La théorie du « gène égoïste » proposée par Richard Dawkins a été un fil conducteur influent dans la pensée scientifique et populaire au cours des 25 dernières années. L’idée clé est que toute action est essentiellement égocentrique de la part de l’acteur, dépourvue de motivation à servir le groupe plus large auquel l’acteur appartient (c’est-à-dire les gènes en tant que parties d’un organisme).
Selon Dawkins, la lutte pour la survie se déroule toujours à l’échelle du gène individuel. Plutôt que de penser que les organismes sont en compétition, Dawkins affirme que ce sont les différentes versions du gène, appelées allèles, qui se font concurrence.
La raison pour laquelle nous ne devrions pas penser que les organismes sont en compétition, c’est que dans ce cas de figure les gènes coopéreraient lorsqu’ils font partie du même organisme, ce qu’ils ne font pas vraiment.

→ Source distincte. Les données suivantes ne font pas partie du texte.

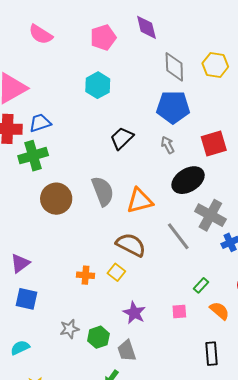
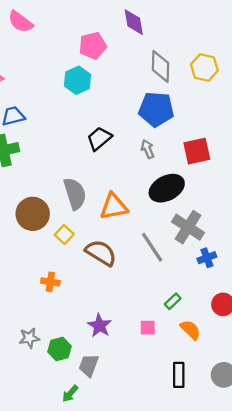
pink pentagon: (103, 37) -> (93, 46), moved
brown circle: (56, 199) -> (33, 214), moved
yellow square: (116, 272) -> (64, 234), moved
gray trapezoid: (127, 351) -> (89, 365), turned 35

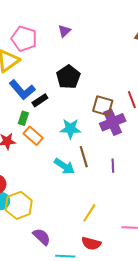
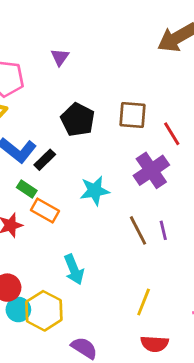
brown square: (103, 106) -> (132, 115), moved
green rectangle: (23, 118) -> (27, 189), turned -64
brown line: (84, 157) -> (138, 230), moved
cyan arrow: (64, 166) -> (74, 269), moved, turned 45

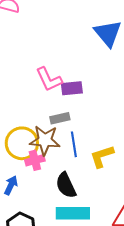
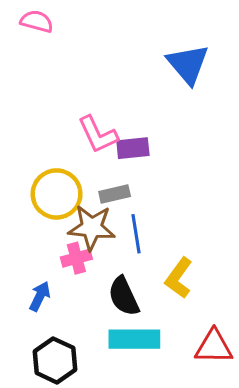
yellow circle: (22, 143) -> (57, 194), moved
yellow L-shape: (102, 156) -> (179, 278), moved, turned -36

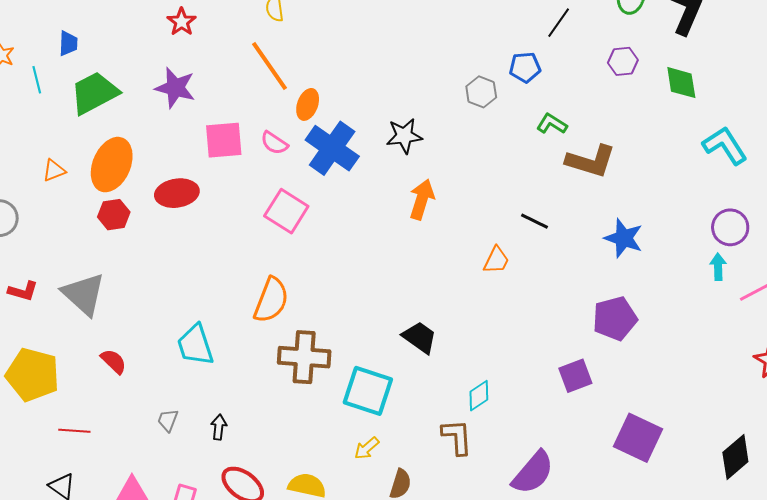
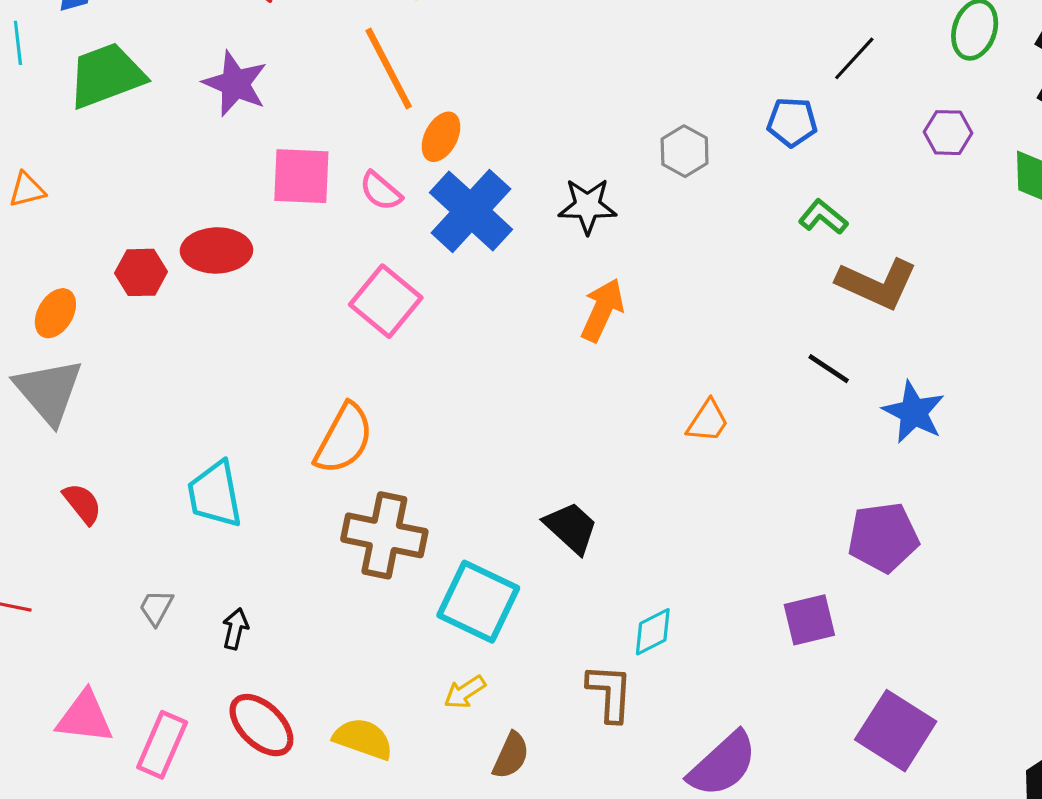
gray hexagon: (481, 92) -> (685, 151), moved
orange ellipse: (112, 165) -> (55, 313), moved, size x0.6
red hexagon: (114, 215) -> (141, 272), moved
black line: (535, 221) -> (829, 369), moved

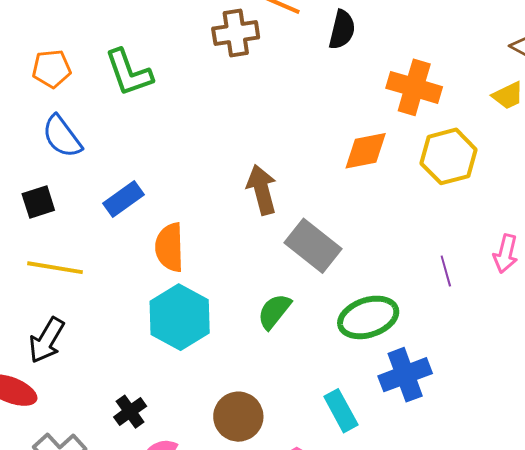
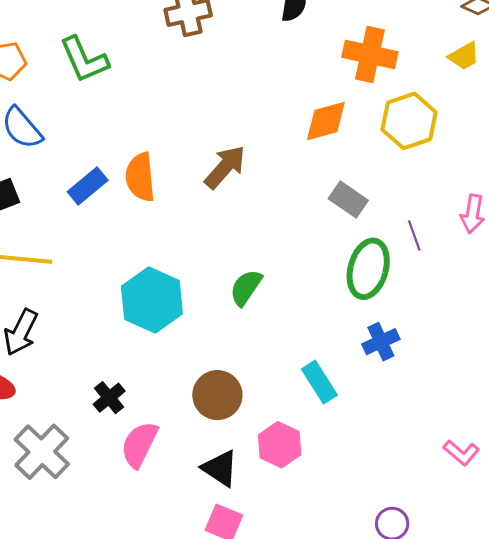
brown arrow: (262, 190) -> (225, 167), turned 60
gray rectangle: (313, 246) -> (348, 199), moved, size x0.7
orange semicircle: (170, 247) -> (140, 177), moved
green ellipse: (368, 317) -> (368, 269), moved, turned -52
blue cross: (405, 375) -> (381, 342), size x0.7

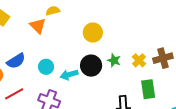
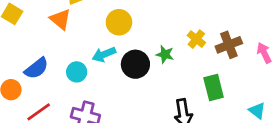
yellow circle: (93, 33) -> (119, 22), moved
yellow cross: (139, 60) -> (196, 39), moved
cyan arrow: (69, 75) -> (104, 54), moved

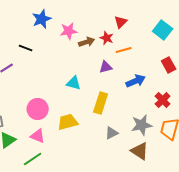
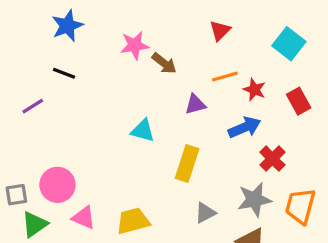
blue star: (42, 19) -> (67, 26), moved
red star: (107, 38) -> (254, 90), moved
brown arrow: (87, 42) -> (164, 63), turned 56
red cross: (163, 100) -> (272, 159), moved
pink circle: (38, 109) -> (57, 185), moved
yellow trapezoid: (68, 122) -> (133, 221), moved

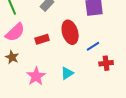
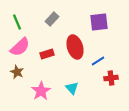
cyan triangle: (67, 73) -> (72, 88), turned -40

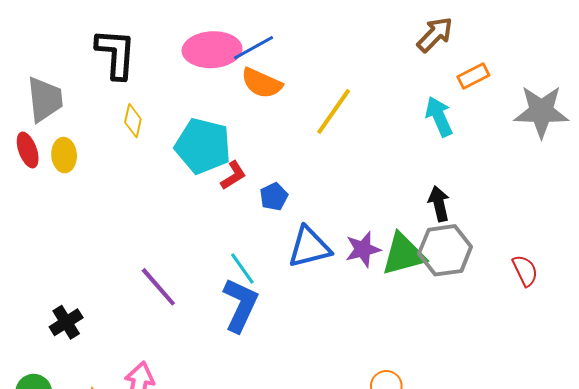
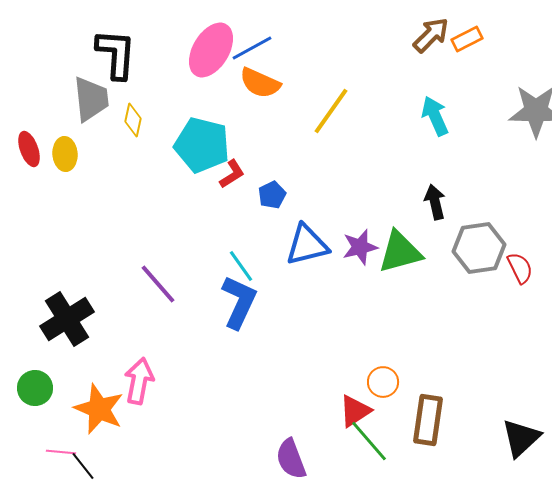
pink ellipse: (212, 50) -> (211, 50), turned -56
orange rectangle: (473, 76) -> (467, 39), moved
gray trapezoid: (45, 99) -> (91, 99), moved
gray hexagon: (445, 250) -> (479, 248), moved
black cross: (66, 322) -> (67, 319), size x1.6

La perspective du « gène égoïste » n’est pas restée sans contestation
Parmi d’autres, le biologiste évolutionniste Richard Lewontin et le philosophe Elliott Sober ont soulevé des objections spécifiques à cette focalisation sur le gène.
Le débat reste non résolu car la vision centrée sur le gène est partiellement valide, de manière démontrable.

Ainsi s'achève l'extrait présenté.